Sebagai terobosan, Pemkot Kendari meluncurkan program GENTING (Gerakan Orang Tua Asuh Intervensi Stunting). Melalui program ini, masyarakat yang mampu diharapkan mau menjadi pendamping bagi keluarga berisiko stunting maupun yang sudah mengalami stunting.

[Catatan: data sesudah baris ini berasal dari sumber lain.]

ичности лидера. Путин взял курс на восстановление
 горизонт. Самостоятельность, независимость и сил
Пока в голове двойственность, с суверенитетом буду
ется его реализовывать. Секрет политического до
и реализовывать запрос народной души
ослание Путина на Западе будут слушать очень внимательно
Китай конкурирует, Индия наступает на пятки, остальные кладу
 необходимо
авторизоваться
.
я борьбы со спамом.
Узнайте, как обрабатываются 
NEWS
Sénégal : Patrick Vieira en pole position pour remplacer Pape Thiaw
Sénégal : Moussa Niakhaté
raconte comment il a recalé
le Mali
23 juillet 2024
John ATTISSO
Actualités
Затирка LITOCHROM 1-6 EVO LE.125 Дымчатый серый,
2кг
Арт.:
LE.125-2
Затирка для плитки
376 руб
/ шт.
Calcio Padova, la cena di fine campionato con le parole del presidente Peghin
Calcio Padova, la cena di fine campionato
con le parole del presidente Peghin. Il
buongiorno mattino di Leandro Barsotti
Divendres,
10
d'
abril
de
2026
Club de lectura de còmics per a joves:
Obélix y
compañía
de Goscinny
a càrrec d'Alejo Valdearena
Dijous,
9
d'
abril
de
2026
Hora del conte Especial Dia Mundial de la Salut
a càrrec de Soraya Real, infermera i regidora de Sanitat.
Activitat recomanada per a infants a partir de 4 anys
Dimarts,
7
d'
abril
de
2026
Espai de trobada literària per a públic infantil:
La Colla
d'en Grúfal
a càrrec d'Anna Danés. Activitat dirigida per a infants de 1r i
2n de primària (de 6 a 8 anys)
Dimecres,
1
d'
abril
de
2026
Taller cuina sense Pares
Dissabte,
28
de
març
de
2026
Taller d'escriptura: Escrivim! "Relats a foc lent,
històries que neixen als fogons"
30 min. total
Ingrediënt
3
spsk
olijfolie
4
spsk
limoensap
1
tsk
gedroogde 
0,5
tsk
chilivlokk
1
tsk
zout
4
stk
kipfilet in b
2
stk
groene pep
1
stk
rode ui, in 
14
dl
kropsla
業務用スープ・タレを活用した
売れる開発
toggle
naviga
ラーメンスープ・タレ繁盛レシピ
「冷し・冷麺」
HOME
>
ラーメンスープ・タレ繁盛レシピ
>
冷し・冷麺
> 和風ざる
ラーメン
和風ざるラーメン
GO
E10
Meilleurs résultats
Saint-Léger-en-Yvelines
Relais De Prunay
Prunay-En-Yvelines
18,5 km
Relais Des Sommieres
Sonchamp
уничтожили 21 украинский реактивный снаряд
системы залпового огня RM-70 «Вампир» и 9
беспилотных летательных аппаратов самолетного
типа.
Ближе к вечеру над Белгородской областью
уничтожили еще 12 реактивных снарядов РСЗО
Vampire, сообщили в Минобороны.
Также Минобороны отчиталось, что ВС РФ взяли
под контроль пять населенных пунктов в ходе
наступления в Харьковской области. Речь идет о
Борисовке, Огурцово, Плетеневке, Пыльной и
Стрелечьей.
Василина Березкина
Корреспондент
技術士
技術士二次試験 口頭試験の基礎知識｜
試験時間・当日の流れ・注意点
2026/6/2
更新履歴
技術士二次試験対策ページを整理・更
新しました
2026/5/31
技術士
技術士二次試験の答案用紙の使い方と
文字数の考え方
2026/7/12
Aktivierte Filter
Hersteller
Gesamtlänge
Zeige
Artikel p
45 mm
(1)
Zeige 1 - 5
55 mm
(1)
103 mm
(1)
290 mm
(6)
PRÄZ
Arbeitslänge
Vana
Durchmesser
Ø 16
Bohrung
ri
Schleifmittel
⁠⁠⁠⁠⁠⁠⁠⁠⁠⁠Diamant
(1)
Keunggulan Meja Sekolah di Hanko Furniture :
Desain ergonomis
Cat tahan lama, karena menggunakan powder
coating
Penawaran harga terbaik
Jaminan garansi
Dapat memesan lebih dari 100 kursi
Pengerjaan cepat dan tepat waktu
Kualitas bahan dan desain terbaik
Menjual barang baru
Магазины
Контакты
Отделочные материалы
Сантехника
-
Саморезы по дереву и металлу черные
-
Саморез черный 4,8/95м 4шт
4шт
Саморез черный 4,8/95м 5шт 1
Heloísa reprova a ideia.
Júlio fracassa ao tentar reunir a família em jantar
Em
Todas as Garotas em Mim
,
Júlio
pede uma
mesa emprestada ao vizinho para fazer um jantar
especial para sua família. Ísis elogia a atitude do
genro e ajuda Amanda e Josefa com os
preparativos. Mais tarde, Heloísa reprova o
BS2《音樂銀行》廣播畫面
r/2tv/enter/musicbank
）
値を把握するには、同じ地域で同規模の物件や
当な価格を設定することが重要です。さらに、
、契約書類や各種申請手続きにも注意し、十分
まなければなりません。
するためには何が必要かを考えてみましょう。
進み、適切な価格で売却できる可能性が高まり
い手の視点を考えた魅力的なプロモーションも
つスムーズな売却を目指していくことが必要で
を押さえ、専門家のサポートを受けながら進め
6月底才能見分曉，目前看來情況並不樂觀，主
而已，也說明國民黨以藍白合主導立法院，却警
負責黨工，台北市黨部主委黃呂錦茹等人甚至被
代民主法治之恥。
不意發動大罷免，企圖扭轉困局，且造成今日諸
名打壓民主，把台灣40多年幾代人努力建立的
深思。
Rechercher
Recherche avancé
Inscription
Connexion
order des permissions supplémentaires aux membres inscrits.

“Kalau dulu kita kenal istilah Persaudaraan Madani, sekarang kita sebut Orang Tua asuh. Konsepnya, masyarakat yang mampu menjadi orang tua asuh bagi keluarga yang memerlukan pendampingan,” jelas Jahudding.
Dalam kesempatan tersebut juga dilakukan penandatanganan komitmen dukungan terhadap program GENTING. Jahudding menyebut, program ini telah menunjukkan hasil positif, di mana berdasarkan Survei Status Gizi Indonesia (SSGI) tahun 2024, angka stunting di Kota Kendari mengalami penurunan.
“Alhamdulillah terjadi penurunan, tapi kita tidak boleh puas. Upaya harus terus dilakukan secara berkelanjutan agar target nasional prevalensi stunting 14% dapat tercapai,” tegas Jahudding.
Pemkot Kendari berharap seluruh elemen masyarakat turut mendukung program ini demi menciptakan generasi yang sehat, cerdas, dan berkualitas.